═════ Data ═════

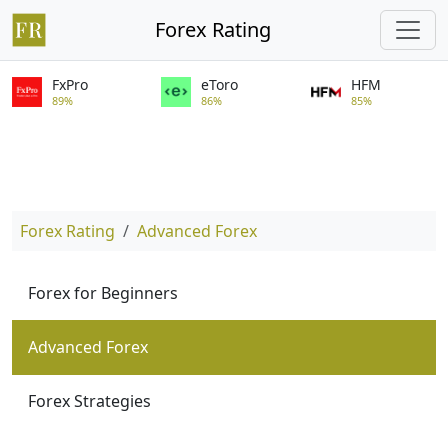
Forex Rating
FxPro
eToro
HFM
89%
86%
85%
Forex Rating
Advanced Forex
Forex for Beginners
Advanced Forex
Forex Strategies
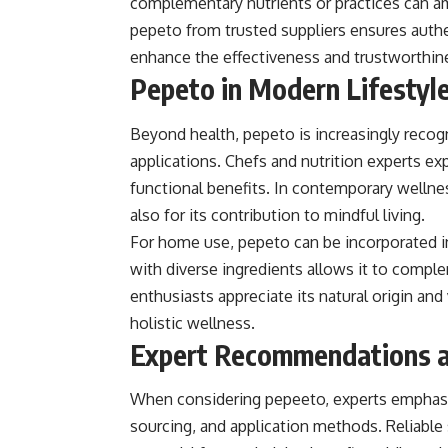
complementary nutrients or practices can ampl
pepeto from trusted suppliers ensures authe
enhance the effectiveness and trustworthines
Pepeto in Modern Lifestyle
Beyond health, pepeto is increasingly recogni
applications. Chefs and nutrition experts exp
functional benefits. In contemporary wellness
also for its contribution to mindful living.
For home use, pepeto can be incorporated int
with diverse ingredients allows it to compl
enthusiasts appreciate its natural origin and 
holistic wellness.
Expert Recommendations a
When considering pepeeto, experts emphasiz
sourcing, and application methods. Reliable 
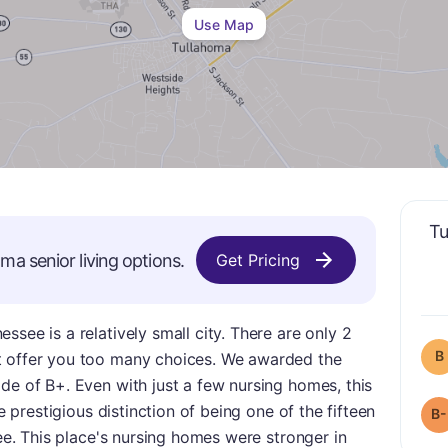
Use Map
Tu
oma
senior living options.
Get Pricing
see is a relatively small city. There are only 2
B
t offer you too many choices. We awarded the
de of B+. Even with just a few nursing homes, this
he prestigious distinction of being one of the fifteen
B-
see. This place's nursing homes were stronger in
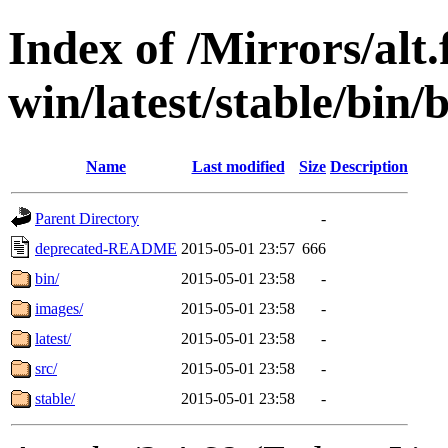
Index of /Mirrors/alt.
win/latest/stable/bin
Name
Last modified
Size
Description
Parent Directory
-
deprecated-README
2015-05-01 23:57
666
bin/
2015-05-01 23:58
-
images/
2015-05-01 23:58
-
latest/
2015-05-01 23:58
-
src/
2015-05-01 23:58
-
stable/
2015-05-01 23:58
-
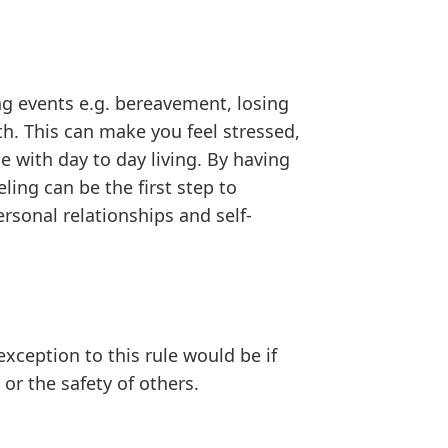
ng events e.g. bereavement, losing
th. This can make you feel stressed,
 with day to day living. By having
ing can be the first step to
rsonal relationships and self-
exception to this rule would be if
or the safety of others.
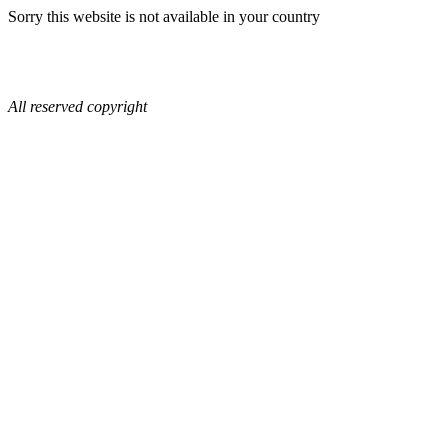
Sorry this website is not available in your country
All reserved copyright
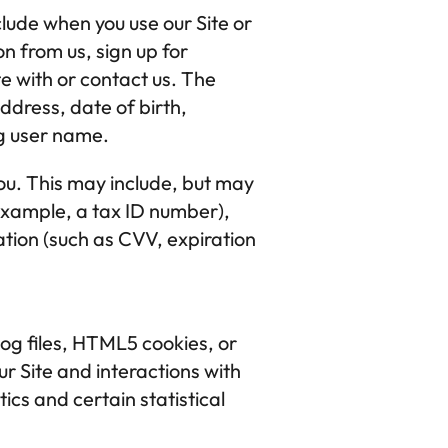
lude when you use our Site or 
n from us, sign up for 
 with or contact us. The 
ress, date of birth, 
g user name.
ou. This may include, but may 
example, a tax ID number), 
tion (such as CVV, expiration 
og files, HTML5 cookies, or 
ur Site and interactions with 
ics and certain statistical 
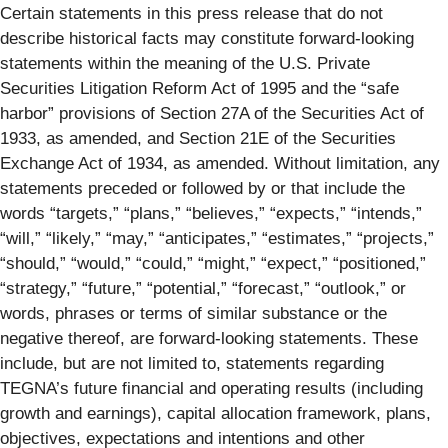
Certain statements in this press release that do not
describe historical facts may constitute forward-looking
statements within the meaning of the U.S. Private
Securities Litigation Reform Act of 1995 and the “safe
harbor” provisions of Section 27A of the Securities Act of
1933, as amended, and Section 21E of the Securities
Exchange Act of 1934, as amended. Without limitation, any
statements preceded or followed by or that include the
words “targets,” “plans,” “believes,” “expects,” “intends,”
“will,” “likely,” “may,” “anticipates,” “estimates,” “projects,”
“should,” “would,” “could,” “might,” “expect,” “positioned,”
“strategy,” “future,” “potential,” “forecast,” “outlook,” or
words, phrases or terms of similar substance or the
negative thereof, are forward-looking statements. These
include, but are not limited to, statements regarding
TEGNA’s future financial and operating results (including
growth and earnings), capital allocation framework, plans,
objectives, expectations and intentions and other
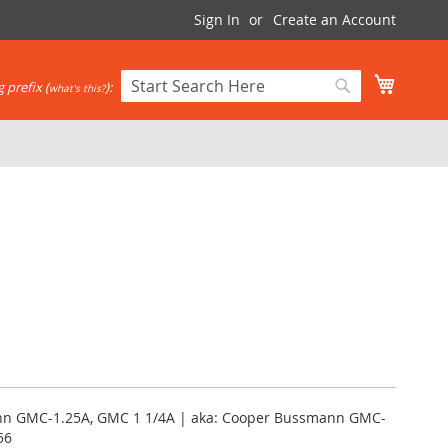
Sign In
Create an Account
My Cart
 prefix (
):
what's this?
Search
Search
ann GMC-1.25A, GMC 1 1/4A | aka: Cooper Bussmann GMC-
56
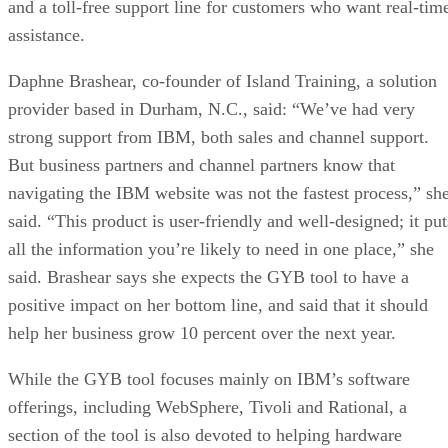
and a toll-free support line for customers who want real-tim
assistance.
Daphne Brashear, co-founder of Island Training, a solution
provider based in Durham, N.C., said: “We’ve had very
strong support from IBM, both sales and channel support.
But business partners and channel partners know that
navigating the IBM website was not the fastest process,” sh
said. “This product is user-friendly and well-designed; it put
all the information you’re likely to need in one place,” she
said. Brashear says she expects the GYB tool to have a
positive impact on her bottom line, and said that it should
help her business grow 10 percent over the next year.
While the GYB tool focuses mainly on IBM’s software
offerings, including WebSphere, Tivoli and Rational, a
section of the tool is also devoted to helping hardware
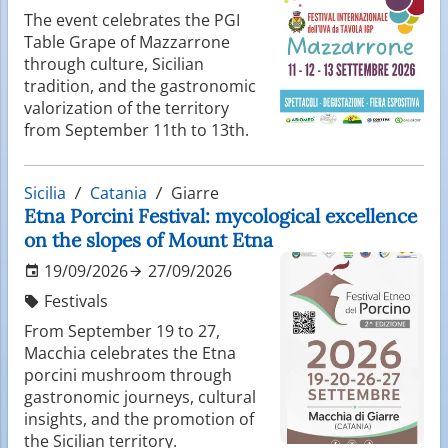
The event celebrates the PGI
Table Grape of Mazzarrone
through culture, Sicilian
tradition, and the gastronomic
valorization of the territory
from September 11th to 13th.
Sicilia
Catania
Giarre
Etna Porcini Festival: mycological excellence
on the slopes of Mount Etna
19/09/2026
27/09/2026
Festivals
From September 19 to 27,
Macchia celebrates the Etna
porcini mushroom through
gastronomic journeys, cultural
insights, and the promotion of
the Sicilian territory.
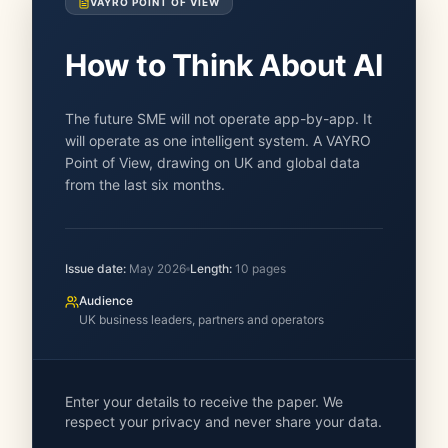
VAYRO POINT OF VIEW
How to Think About AI
The future SME will not operate app-by-app. It
will operate as one intelligent system. A VAYRO
Point of View, drawing on UK and global data
from the last six months.
Issue date:
May 2026
Length:
10
pages
Audience
UK business leaders, partners and operators
Enter your details to receive the paper. We
respect your privacy and never share your data.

═════

◆ **Work instruction**: Return every record exactly. Pictures stay out.

◆ **Response**:
Forex Rating
FxPro
eToro
HFM
89%
86%
85%
Forex Rating
Advanced Forex
Forex for Beginners
Advanced Forex
Forex Strategies
complementary nutrients or practices can ampl
pepeto from trusted suppliers ensures authe
enhance the effectiveness and trustworthines
Pepeto in Modern Lifestyle
Beyond health, pepeto is increasingly recogni
applications. Chefs and nutrition experts exp
functional benefits. In contemporary wellness
also for its contribution to mindful living.
For home use, pepeto can be incorporated int
with diverse ingredients allows it to compl
enthusiasts appreciate its natural origin and 
holistic wellness.
Expert Recommendations a
When considering pepeeto, experts emphasiz
sourcing, and application methods. Reliable 
Use Map
Tu
oma
senior living options.
Get Pricing
see is a relatively small city. There are only 2
B
t offer you too many choices. We awarded the
de of B+. Even with just a few nursing homes, this
he prestigious distinction of being one of the fifteen
B-
see. This place's nursing homes were stronger in
Index of /Mirrors/alt.
win/latest/stable/bin
Name
Last modified
Size
Description
Parent Directory
-
deprecated-README
2015-05-01 23:57
666
bin/
2015-05-01 23:58
-
images/
2015-05-01 23:58
-
latest/
2015-05-01 23:58
-
src/
2015-05-01 23:58
-
stable/
2015-05-01 23:58
-
ng events e.g. bereavement, losing
th. This can make you feel stressed,
 with day to day living. By having
ing can be the first step to
rsonal relationships and self-
exception to this rule would be if
or the safety of others.
Sorry this website is not available in your country
All reserved copyright
lude when you use our Site or 
n from us, sign up for 
 with or contact us. The 
ress, date of birth, 
g user name.
ou. This may include, but may 
example, a tax ID number), 
tion (such as CVV, expiration 
og files, HTML5 cookies, or 
ur Site and interactions with 
ics and certain statistical 
Certain statements in this press release that do not
describe historical facts may constitute forward-looking
statements within the meaning of the U.S. Private
Securities Litigation Reform Act of 1995 and the “safe
harbor” provisions of Section 27A of the Securities Act of
1933, as amended, and Section 21E of the Securities
Exchange Act of 1934, as amended. Without limitation, any
statements preceded or followed by or that include the
words “targets,” “plans,” “believes,” “expects,” “intends,”
“will,” “likely,” “may,” “anticipates,” “estimates,” “projects,”
“should,” “would,” “could,” “might,” “expect,” “positioned,”
“strategy,” “future,” “potential,” “forecast,” “outlook,” or
words, phrases or terms of similar substance or the
negative thereof, are forward-looking statements. These
include, but are not limited to, statements regarding
TEGNA’s future financial and operating results (including
growth and earnings), capital allocation framework, plans,
objectives, expectations and intentions and other
Sign In
Create an Account
My Cart
 prefix (
):
what's this?
Search
Search
ann GMC-1.25A, GMC 1 1/4A | aka: Cooper Bussmann GMC-
56
and a toll-free support line for customers who want real-tim
assistance.
Daphne Brashear, co-founder of Island Training, a solution
provider based in Durham, N.C., said: “We’ve had very
strong support from IBM, both sales and channel support.
But business partners and channel partners know that
navigating the IBM website was not the fastest process,” sh
said. “This product is user-friendly and well-designed; it put
all the information you’re likely to need in one place,” she
said. Brashear says she expects the GYB tool to have a
positive impact on her bottom line, and said that it should
help her business grow 10 percent over the next year.
While the GYB tool focuses mainly on IBM’s software
offerings, including WebSphere, Tivoli and Rational, a
section of the tool is also devoted to helping hardware
The event celebrates the PGI
Table Grape of Mazzarrone
through culture, Sicilian
tradition, and the gastronomic
valorization of the territory
from September 11th to 13th.
Sicilia
Catania
Giarre
Etna Porcini Festival: mycological excellence
on the slopes of Mount Etna
19/09/2026
27/09/2026
Festivals
From September 19 to 27,
Macchia celebrates the Etna
porcini mushroom through
gastronomic journeys, cultural
insights, and the promotion of
the Sicilian territory.
VAYRO POINT OF VIEW
How to Think About AI
The future SME will not operate app-by-app. It
will operate as one intelligent system. A VAYRO
Point of View, drawing on UK and global data
from the last six months.
Issue date:
May 2026
Length:
10
pages
Audience
UK business leaders, partners and operators
Enter your details to receive the paper. We
respect your privacy and never share your data.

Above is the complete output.